Yet lo, the chain-reaction that occurred on Benjamin Conlon's thirteenth birthday on April 2nd at 9:26 p.m. would forever be blazed into his mind for the rest of his years.
It started when they were only a few blocks into the Italian district. Luxy heard the faint shouts first and nudged Benji in the side, whose lovely daydreams were shattered as he jumped at the touch. Next came both exchanging glances, looking up to the skyline and seeing the smoke (o, the billowing smoke,) and exchanging glances again. Benji was the first to take off, leaving Luxy to hobble behind him, before stopping to quickly slide off her heels.
As he ran past the dark buildings and dim apartments, his shoes thudding on the pavement, the smoke became more visible, as did the first sign of the reflections of the yellow and orange in the sky.

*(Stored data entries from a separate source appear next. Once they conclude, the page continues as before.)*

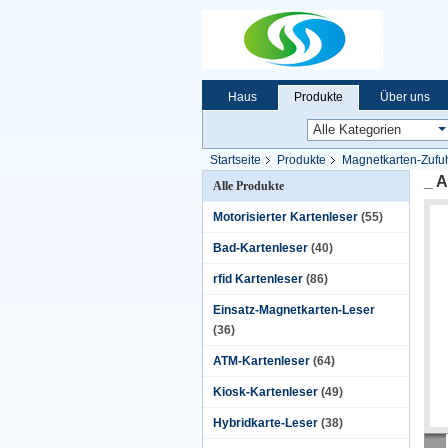
Haus
Produkte
Über uns
Startseite
Produkte
Magnetkarten-Zufu
_ A
Alle Produkte
Motorisierter Kartenleser
(55)
Bad-Kartenleser
(40)
rfid Kartenleser
(86)
Einsatz-Magnetkarten-Leser
(36)
ATM-Kartenleser
(64)
Kiosk-Kartenleser
(49)
Hybridkarte-Leser
(38)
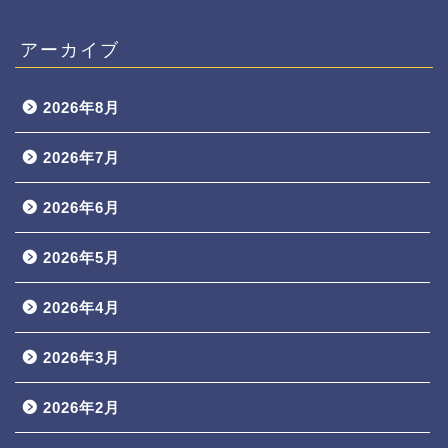
アーカイブ
2026年8月
2026年7月
2026年6月
2026年5月
2026年4月
2026年3月
2026年2月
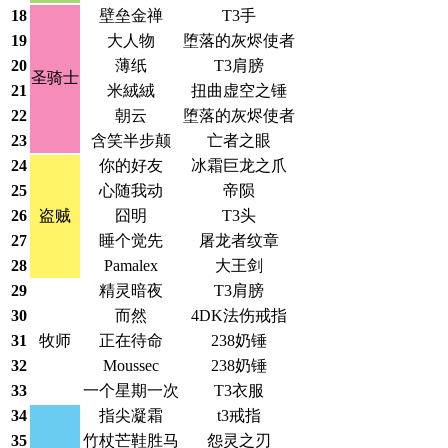
18
壁垒金禅
T3手
19
大人物
堕落的灰烬使者
20
薄纸
T3肩膀
圣骑士
21
米絨絨
扭曲虚空之锤
22
朝云
堕落的灰烬使者
23
含笑半步颠
亡者之眼
24
你的好友
冰霜巨龙之爪
25
心随我动
帝陨
26
盗贼
囧明
T3头
27
睡个觉先
屠龙者纹章
28
Pamalex
大王剑
29
精灵暗夜
T3肩膀
30
而然
4DK法伤戒指
31
牧师
正在待命
238奶锤
32
Moussec
238奶锤
33
一个星期一次
T3衣服
34
指尖凝霜
t3戒指
35
竹杖芒鞋胜马
怨灵之刃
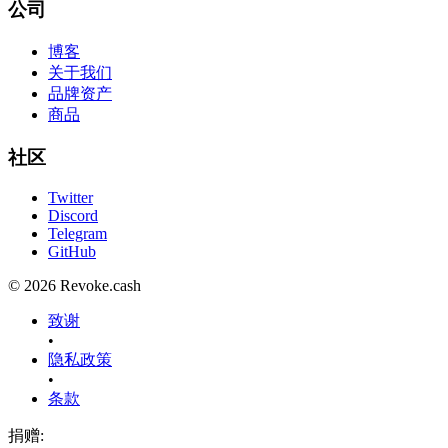
公司
博客
关于我们
品牌资产
商品
社区
Twitter
Discord
Telegram
GitHub
© 2026 Revoke.cash
致谢
•
隐私政策
•
条款
捐赠
:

When he saw the reflections, he immediately stopped running, his heart pounding. Luxy joined him, eyes wide and hair wild, breathing heavily.
"What is it?" she puffed. "Fire?"
Benji ignored as her blue eyes stared at him; his eyes were on the vivid colors in the sky alone. He picked up his pace; Lux's cries to slow down being drowned from his ears as the shouts got more audible.
His mind raced of insane thoughts and he prayed that if it was a fire it was not his apartment and if it was (God forbid) his mother was alive and healthy and his father had either been burnt to death already or had died of smoke suffocation.
Benji rounded the sidewalk that drew him from Clinton Avenue to the street he resided on. As he did so, he halted. He could only hear the awful yells in thick Italian accents from the gawkers who littered the street and hung out windows looking at the spectacle, the spectacle of the deadly, hypnotizing flames that licked his apartment building, the clusters brightest in his apartment.
Luxy joined him on the curb, panting wheezing. "Oh, Christ." Then the emotion came to her voice. "Oh, Christ! OH FUCKING CHRIST!"
Benji felt himself being pushed roughly forward as she brushed past him, sobbing, her heels falling from her lax hand. Her figure got smaller and smaller as she neared the fire, all the way shrieking the same curse.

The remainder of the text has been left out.